I still think we could have caused some good destruction if we would have given Chunk that black licorice Monte!!!! :laugh: I still laugh when I think of that. Zettler would have really had something to remember about ND, Right Bob!!!


----------



## Remmi_&amp;_I (Dec 2, 2003)

My story is a little weaker than others but:

We decided to run out one afternoon last week and walk some coulees for deer. Knowing it was going to be nice outside and the terrain was going to be rough, I decided to leave my brand new boots at home. Remmi was excited because she saw me with my brush pants on so we put her in the kennel. We arrived back at home that night and one of my roommates had decided to put her back into the garage (with my boots). Well, I found the laces completely torn out of my boots and 2-3 inch chunks ripped out of the boots. It looked like a jigsaw puzzle laying there!


----------



## curty (Sep 18, 2003)

Dogs...gotta love em! :rollin:


----------



## jmmshadow (Oct 31, 2002)

well when i decided that my dog could stay outside his kennel when i wasn't home during the day. he proceeded to eat 4 remotes, 2 plants, a dozen or so cd's, 2 leather couch cushions, hmmm, yeah there was more stuff he got into, but i care to remember. wasn't sure if he was gonna survive after that. :sniper: moms tend not to like it when their leather furniture gets chewed up.


----------



## WARDEN247 (Sep 7, 2004)

My father had a dog when he was younger that ate the whole hind quarters of his first buck ever taken.. It wasn't a very large dog either, it was a ankle bitter/kick dog.. I guess the dog didn't eat again for the next week!!


----------



## BRYAN_REMER (Sep 24, 2003)

My brothers dog has been known to get into trouble when they weren't home. The highlights being my sister-in-laws underwear and my Delta packet from the Greenskins, for some reason he really liked the taste of the sticker. My brother didn't know about the underwear until this spring when he was scooping up turds in the backyard and found them mixed in a pile. The cats we have had in the house have eaten some weird things. Two different cats have had dental floss and bologna casings hanging from their a$$. Both needed assistance passing these cling-ons. uke: uke:


----------



## WARDEN247 (Sep 7, 2004)

My springer ate a pair of leather baby mockisins with beads on the inseams. My wife swore I lost this things. I finally had proof when I notice a pile of dog dung in the yard containing little round beads and rolled up leather pieces.


----------



## Dick Monson (Aug 12, 2002)

It is unbelievable what a dog can pound down. My friend's lab ate 10 unboned grouse breasts that were soaking in salt water on the picnic table while we had a beer inside. Had to be a breast a minute.

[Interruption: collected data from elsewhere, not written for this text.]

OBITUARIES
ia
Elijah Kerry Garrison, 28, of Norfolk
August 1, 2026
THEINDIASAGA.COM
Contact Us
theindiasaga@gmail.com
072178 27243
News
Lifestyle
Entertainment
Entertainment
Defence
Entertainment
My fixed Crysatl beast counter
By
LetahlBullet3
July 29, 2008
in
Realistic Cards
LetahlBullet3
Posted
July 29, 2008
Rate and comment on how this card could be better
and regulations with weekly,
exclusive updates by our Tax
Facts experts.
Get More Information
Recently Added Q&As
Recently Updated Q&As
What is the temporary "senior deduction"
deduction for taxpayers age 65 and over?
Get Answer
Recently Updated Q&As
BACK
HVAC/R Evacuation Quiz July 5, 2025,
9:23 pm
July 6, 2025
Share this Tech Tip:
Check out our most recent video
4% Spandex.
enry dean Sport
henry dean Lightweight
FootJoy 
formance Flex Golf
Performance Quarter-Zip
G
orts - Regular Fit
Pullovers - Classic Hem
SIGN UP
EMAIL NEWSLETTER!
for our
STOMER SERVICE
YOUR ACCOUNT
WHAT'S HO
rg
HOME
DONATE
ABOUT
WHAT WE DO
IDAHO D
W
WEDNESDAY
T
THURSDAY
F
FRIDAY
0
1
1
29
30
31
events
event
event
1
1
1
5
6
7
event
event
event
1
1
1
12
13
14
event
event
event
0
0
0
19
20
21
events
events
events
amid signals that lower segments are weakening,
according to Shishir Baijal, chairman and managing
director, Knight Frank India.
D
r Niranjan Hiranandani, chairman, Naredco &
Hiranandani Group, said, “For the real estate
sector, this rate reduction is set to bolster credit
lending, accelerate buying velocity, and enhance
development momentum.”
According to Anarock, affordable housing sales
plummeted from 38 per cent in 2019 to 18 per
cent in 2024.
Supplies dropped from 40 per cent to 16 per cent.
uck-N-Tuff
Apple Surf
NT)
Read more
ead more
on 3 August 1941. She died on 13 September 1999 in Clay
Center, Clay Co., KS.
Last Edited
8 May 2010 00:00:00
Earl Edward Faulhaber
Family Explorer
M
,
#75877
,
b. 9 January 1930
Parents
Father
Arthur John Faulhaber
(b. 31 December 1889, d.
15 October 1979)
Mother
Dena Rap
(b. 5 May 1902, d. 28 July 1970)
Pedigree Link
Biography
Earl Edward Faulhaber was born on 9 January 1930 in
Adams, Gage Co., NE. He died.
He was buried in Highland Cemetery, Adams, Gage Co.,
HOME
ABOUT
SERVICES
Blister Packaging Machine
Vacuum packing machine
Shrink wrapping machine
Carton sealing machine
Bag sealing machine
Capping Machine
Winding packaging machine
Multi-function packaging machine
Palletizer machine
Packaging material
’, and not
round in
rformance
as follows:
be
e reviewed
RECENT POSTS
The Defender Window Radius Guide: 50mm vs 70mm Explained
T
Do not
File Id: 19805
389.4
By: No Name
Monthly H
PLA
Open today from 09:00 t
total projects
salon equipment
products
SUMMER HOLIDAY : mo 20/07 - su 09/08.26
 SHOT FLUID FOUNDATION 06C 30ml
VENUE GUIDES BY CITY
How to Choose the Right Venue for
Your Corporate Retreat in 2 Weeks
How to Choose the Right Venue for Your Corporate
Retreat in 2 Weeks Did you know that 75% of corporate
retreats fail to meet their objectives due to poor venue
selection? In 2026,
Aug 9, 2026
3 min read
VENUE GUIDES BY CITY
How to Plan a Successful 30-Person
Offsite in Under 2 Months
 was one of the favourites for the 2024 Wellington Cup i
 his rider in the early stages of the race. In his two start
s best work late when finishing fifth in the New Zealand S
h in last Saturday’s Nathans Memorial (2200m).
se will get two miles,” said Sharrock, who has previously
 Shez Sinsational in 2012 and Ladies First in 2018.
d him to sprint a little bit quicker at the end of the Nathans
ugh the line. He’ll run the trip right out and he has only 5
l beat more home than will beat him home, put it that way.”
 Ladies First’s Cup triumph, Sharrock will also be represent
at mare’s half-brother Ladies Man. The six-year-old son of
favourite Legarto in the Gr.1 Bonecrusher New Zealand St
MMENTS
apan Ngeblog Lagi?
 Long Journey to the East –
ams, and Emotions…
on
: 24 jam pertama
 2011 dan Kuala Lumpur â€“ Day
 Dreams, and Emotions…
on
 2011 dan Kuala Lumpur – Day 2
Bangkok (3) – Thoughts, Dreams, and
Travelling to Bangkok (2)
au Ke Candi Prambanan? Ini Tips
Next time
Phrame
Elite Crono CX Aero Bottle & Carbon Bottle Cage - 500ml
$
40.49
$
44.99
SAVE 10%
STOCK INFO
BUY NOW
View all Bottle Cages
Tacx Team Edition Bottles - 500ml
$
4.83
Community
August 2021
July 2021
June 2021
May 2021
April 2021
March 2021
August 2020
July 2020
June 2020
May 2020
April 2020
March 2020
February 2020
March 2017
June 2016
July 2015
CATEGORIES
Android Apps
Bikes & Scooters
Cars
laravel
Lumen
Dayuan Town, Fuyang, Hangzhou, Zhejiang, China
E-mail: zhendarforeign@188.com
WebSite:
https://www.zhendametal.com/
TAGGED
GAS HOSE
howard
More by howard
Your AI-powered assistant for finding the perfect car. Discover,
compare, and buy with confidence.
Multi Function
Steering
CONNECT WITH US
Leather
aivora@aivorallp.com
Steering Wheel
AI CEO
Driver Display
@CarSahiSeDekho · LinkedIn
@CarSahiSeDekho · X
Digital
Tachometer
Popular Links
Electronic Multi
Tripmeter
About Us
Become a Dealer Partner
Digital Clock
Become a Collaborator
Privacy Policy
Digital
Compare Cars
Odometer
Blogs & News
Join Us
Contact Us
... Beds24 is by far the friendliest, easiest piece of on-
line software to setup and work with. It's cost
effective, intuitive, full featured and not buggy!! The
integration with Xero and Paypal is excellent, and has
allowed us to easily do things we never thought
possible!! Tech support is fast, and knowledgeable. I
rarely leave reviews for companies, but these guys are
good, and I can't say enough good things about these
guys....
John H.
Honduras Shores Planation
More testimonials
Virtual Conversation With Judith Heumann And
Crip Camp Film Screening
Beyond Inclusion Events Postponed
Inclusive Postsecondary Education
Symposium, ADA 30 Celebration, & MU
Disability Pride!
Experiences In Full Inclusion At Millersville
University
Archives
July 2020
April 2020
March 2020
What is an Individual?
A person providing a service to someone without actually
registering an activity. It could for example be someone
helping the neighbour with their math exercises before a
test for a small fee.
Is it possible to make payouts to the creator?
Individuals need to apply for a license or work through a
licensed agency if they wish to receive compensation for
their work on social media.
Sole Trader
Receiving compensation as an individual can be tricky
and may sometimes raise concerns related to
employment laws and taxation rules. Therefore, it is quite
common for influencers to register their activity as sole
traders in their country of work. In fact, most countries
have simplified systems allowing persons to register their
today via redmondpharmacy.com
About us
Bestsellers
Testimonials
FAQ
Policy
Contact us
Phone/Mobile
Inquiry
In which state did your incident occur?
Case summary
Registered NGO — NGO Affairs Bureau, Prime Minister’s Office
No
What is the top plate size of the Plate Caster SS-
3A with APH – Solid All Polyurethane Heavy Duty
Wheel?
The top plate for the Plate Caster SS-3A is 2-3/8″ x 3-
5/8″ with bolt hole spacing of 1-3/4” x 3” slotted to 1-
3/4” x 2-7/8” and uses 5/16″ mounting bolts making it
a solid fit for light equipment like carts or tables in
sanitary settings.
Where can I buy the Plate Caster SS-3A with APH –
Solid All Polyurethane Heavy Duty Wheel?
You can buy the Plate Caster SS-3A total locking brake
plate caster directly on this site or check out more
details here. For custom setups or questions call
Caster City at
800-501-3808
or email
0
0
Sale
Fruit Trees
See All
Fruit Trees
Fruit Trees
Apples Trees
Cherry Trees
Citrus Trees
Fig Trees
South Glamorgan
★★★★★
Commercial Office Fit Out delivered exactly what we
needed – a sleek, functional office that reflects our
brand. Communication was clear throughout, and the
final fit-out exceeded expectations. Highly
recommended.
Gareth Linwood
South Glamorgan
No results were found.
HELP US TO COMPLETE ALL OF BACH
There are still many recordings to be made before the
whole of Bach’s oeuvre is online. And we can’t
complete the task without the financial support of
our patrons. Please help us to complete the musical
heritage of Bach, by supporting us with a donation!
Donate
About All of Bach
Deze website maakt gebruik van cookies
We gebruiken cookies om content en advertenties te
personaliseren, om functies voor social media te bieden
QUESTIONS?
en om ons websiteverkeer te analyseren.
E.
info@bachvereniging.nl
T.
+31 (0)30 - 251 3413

Two years ago we hunted pheasants during deer season and asked permission from a farmer that afternoon. He had wounded a doe in the morning that ran into a slough and he asked us to flag it if we found it with our dogs. We found it alright. A rather small coyote had eaten most of both hind quarters. He was so stuffed he couldn't run, but we let him go as we figured he was suffering enough.


----------



## jamartinmg2 (Oct 7, 2004)

WARDEN247 said:


> My springer ate a pair of leather baby mockisins with beads on the inseams. My wife swore I lost this things. I finally had proof when I notice a pile of dog dung in the yard containing little round beads and rolled up leather pieces.


Its amazing what you find when you go to pick that stuff in your yard! I've found everything from a piece of chewed up remote control to a couple of missing action figures my son likes to play with.


----------